Il conserve sa virtuosité verbale, son talent de magicien du verbe, mais au service d’un retour à la tradition.
Dans son poème le plus célèbre « Bonne nuit, monde » il règle son compte avec le monde puant, aux oppresseurs à qui jamais il ne pardonnera. Même si pour honorer son peuple martyr il va utiliser des formes plus traditionnelles faisant des emprunts aux prières et aux textes bibliques comme les Psaumes. Il va interpeller le monde et Dieu, ne pardonnant ni à l’un ni à l’autre, assumant un rôle de prophète, hurlant que l’anéantissement des juifs n’a pas fait mourir la langue yiddish.
Cette « langue de personne » (Rachel Ertel), aura recouvert le puits de la mort. Il est dans un rejet total de cette culture européenne qui ne donne que les fours crématoires. Il est révolte, lui écartelé entre l’assimilation et la vie traditionnelle qu’il rejette toutes deux.
Glatstein a souvent « une langue qui vole en éclats pour faire voler en éclat le monde » :
Monde géant, monde puant,Ce n’est pas toi c’est moi qui fais claquer la porte.Avec la longue houppelande,Avec l’étoile jaune en feuAvec mon pas orgueilleux,…Je t’embrasse, vie juive écheveléeEt laisse-moi pleurer la joie de revenir.
Ce poème extraordinaire de refus absolu, de rage et de colère, claque dans le monde indifférent pour le réveiller.
Seulement une voix, mais une voix qui toujours se souvient.
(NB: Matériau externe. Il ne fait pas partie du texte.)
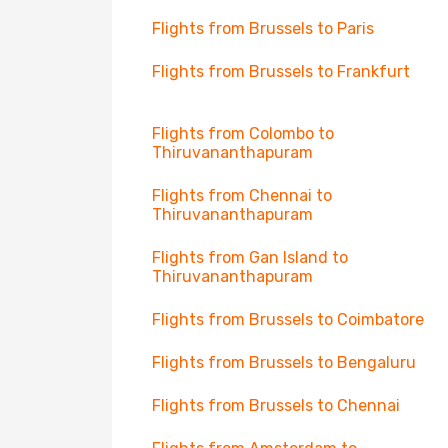
Flights from Brussels to Paris
Flights from Brussels to Frankfurt
Flights from Colombo to
Thiruvananthapuram
Flights from Chennai to
Thiruvananthapuram
Flights from Gan Island to
Thiruvananthapuram
Flights from Brussels to Coimbatore
Flights from Brussels to Bengaluru
Flights from Brussels to Chennai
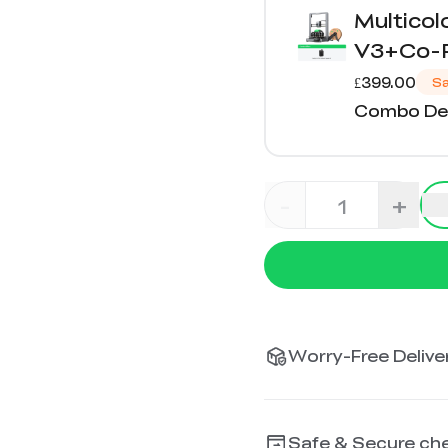
Multico
V3+Co-P
£399.00
S
Combo Det
-
+
Worry-Free Deliver
Safe & Secure ch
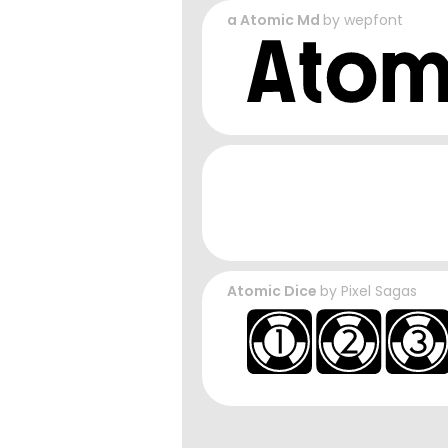
a Atomic Md
by
wepfont
Atomic Dice
by
Pixel Sagas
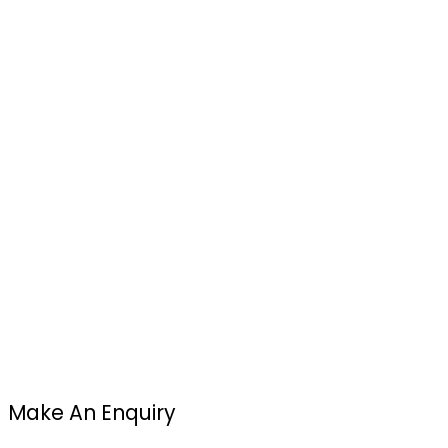
Make An Enquiry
Et qui accuse :
Les cadavres ne chantent pas les louanges de Dieu
La Torah nous l’avons reçue au Sinaï
et à Lublin nous l’avons rendue
Les cadavres ne chantent pas les louanges de Dieu
Glatstein est « le souvenant » qui jamais ne pardonne le massacre de tous ces corps fusillés, calcinés, aux cendres dispersées. Il hurle pour briser le silence. Il met Dieu en demeure qui par absence ou négligence a laissé perdre six millions d’êtres de son peuple. Avec des accents poignants, orgueilleux et désespérés à la fois. L’amertume est plus forte que la plainte chez Glatstein.
Jacob Glatstein est l’un des grands poètes d’après le génocide, il s’identifie au rescapé, au survivant, au témoin pour qui il témoigne.
Il va devenir la voix de tous, un poète national d’un peuple dans « la langue de personne » désormais.
Il va se cogner contre « le mur pierreux de l’éternité » et Jacob Glatstein, un des grands poètes de ce temps, malgré de nombreuses traductions en anglais, n’a pas réussi à s’imposer au public américain, et ses locuteurs capables de le lire en yiddish s’en vont peu à peu.
Glatstein avait compris que son sort comme poète yiddish, dans une langue juive, était indissociable de celle de ses locuteurs.
Par la cheminée du four crématoire
un juif aspire vers la sainteté de l’UnEt quand la fumée de son corps se dissipeSa femme et ses enfants s’infiltrent dedans.
Et là-haut, dans le ciel pâle, Les Esprits saints gémissent.
Gil Pressnitzer
Sources:
Seulement une voix traduit par Rachel Ertel
Le Monde Yiddish: Littérature, chanson, arts plastiques, cinéma - Une légende à vif. Par Charles Dobzynski
Être juif Manès Sperber
l’Amour du yiddish. Écriture juive et sentiment de la langue. Régine Robin, Paris Le Sorbier. 1984.
American yiddish poetry Benjamin and Barbara Harshav,
Choix de textes
La langue de Jacob Glatstein nous a été restituée d’abord par Charles Dobzynski, puis par Rachel Ertel, qui directement à partir de leur langue maternelle, le yiddish, et de leur talent de poètes, ont su faire vivre légitimement la poésie de Glatstein.
Il existe des traductions en anglais et c’est à partir de celles-ci que quelques adaptations personnelles ont été tentées.
Elles ne viennent qu’en complément.
SEULEMENT UNE VOIX
Je me ferai pour toi - seulement une voix
pour ne pas que t’effraie le silence des ossements
dans la vallée des brûlés et des cendres.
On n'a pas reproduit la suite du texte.